It is less clear however, what motivates the mating and choice strategies of subadults. We predicted that subadult females encountering males would not risk much by exerting choice and potentially delaying mating, since they cannot reproduce right after mating in any case (since they must moult first). Moreover, once they become adults, their attractiveness to males increases, so they are likely to have future mating opportunities [22, 23, 35, 36]. In addition, in other Latrodectus, low male investment in courtship results in female discrimination (e.g., L. hasselti, [38]), and males approaching subadults invest minimally in courtship and do not somersault [20]. We thus expected that subadult females should be less likely to mate in ways that would cement paternity of these low-investing males. Surprisingly, subadult females mated at high rates, similar to adult females (also reported for L. hesperus subadults, [21]). Although fully mobile, subadults seemed generally more quiescent than adults: they did not attack and cannibalise males prior to copulation, performed fewer putative deterrent behaviours (leg flicks, abdomen twitches) towards approaching males, and rarely rebuffed male attempts to mount. Moreover, subadults accepted more copulations during their first mating than adults, and the majority of them bore plugs in both spermathecae. The only indication of choosiness in subadults was that the few males that failed to deposit two plugs had lower size-corrected mass than other males. Overall, in the majority of cases, the patterns of mating outcomes would effectively prevent subadult females from ‘trading up’ through mating with another male.
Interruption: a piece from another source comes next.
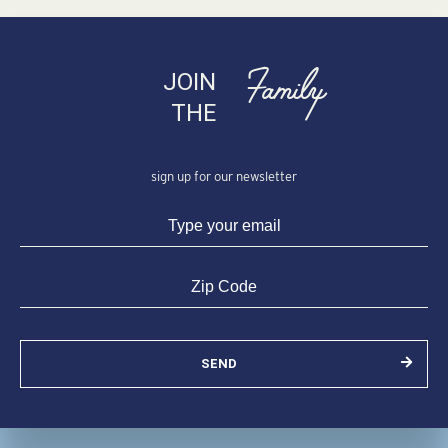
Family
JOIN
THE
sign up for our newsletter
SEND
We consider two possible ways in which males that attempt to mate with subadults may reliably be high quality males in nature, and thus subadults that mate indiscriminately may benefit from these mating patterns. Since males typically engage only in very reduced courtship with subadult females [20, 35, 36], the male’s presence in the female’s web may be the only information available about his quality. First, despite the lower attractiveness of subadult silk extract (L. hesperus, [23]), and of subadults in their webs in laboratory trials [22, 35], in several widow spider species males nevertheless locate subadult females and live on their webs for days prior to attempting a mating in nature [27, 32]. During this ‘cohabitation’ period, males of some Latrodectus species aggressively deter rivals from the web (‘mate guarding’; e.g., L. hesperus, C. Scott, pers. obs.). If this is the case for L. geometricus, then subadults will typically mate with competitively superior males [e.g., 41]. Second, males that manage to locate a subadult despite a lack of strong pheromonal cues may be those that are more efficient at mate searching, a challenge that results in high mortality rates in nature for many Latrodectus species [27, 33]. Thus, inter-male competition, either through contests or mate searching may be the primary selective force determining which males successfully mate with subadult females, whereas female choice plays a more important role in determining male mating success with adult females.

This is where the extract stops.